» EXERCISE
In the listing below, find each line that holds the string "France" and copy it.
___ TASK INPUTS
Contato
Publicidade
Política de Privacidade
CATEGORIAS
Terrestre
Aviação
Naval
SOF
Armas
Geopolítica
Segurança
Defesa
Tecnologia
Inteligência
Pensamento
______
___ TASK INPUTS
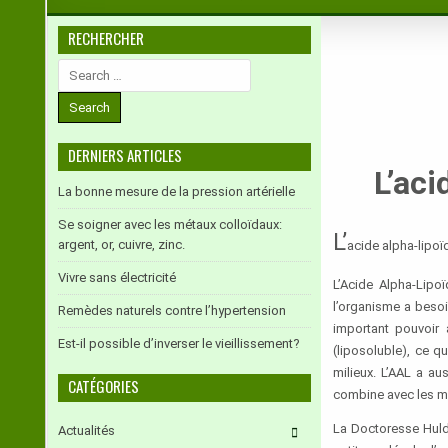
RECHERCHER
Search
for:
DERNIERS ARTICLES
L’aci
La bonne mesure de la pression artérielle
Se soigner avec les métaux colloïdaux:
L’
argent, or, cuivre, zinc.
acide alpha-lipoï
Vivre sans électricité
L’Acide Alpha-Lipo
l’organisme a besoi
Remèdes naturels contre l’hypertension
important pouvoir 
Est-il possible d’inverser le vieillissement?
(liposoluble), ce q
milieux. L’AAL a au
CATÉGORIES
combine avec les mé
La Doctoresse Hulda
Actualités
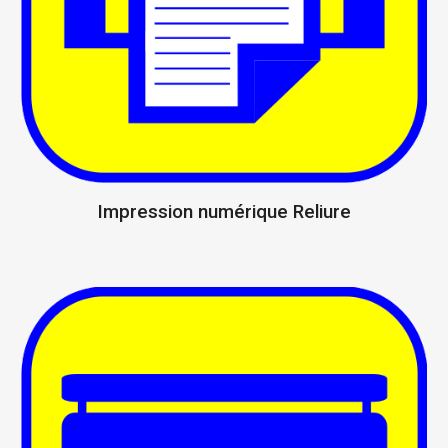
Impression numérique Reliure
______
___ TASK INPUTS
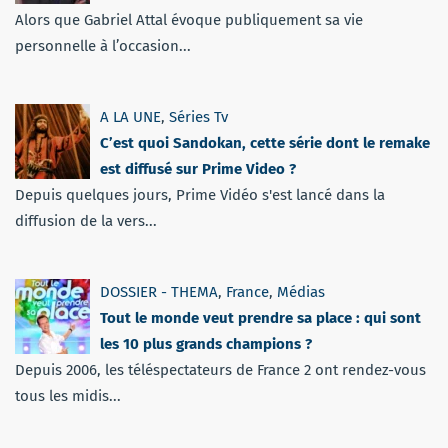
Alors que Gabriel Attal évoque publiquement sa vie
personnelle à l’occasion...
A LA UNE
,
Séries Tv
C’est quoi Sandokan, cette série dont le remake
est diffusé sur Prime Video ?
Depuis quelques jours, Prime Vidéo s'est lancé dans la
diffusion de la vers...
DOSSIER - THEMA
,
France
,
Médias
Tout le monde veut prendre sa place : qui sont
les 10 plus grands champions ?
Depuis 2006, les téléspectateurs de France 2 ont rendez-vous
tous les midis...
______
» REPLY
France
Depuis 2006, les téléspectateurs de France 2 ont rendez-vous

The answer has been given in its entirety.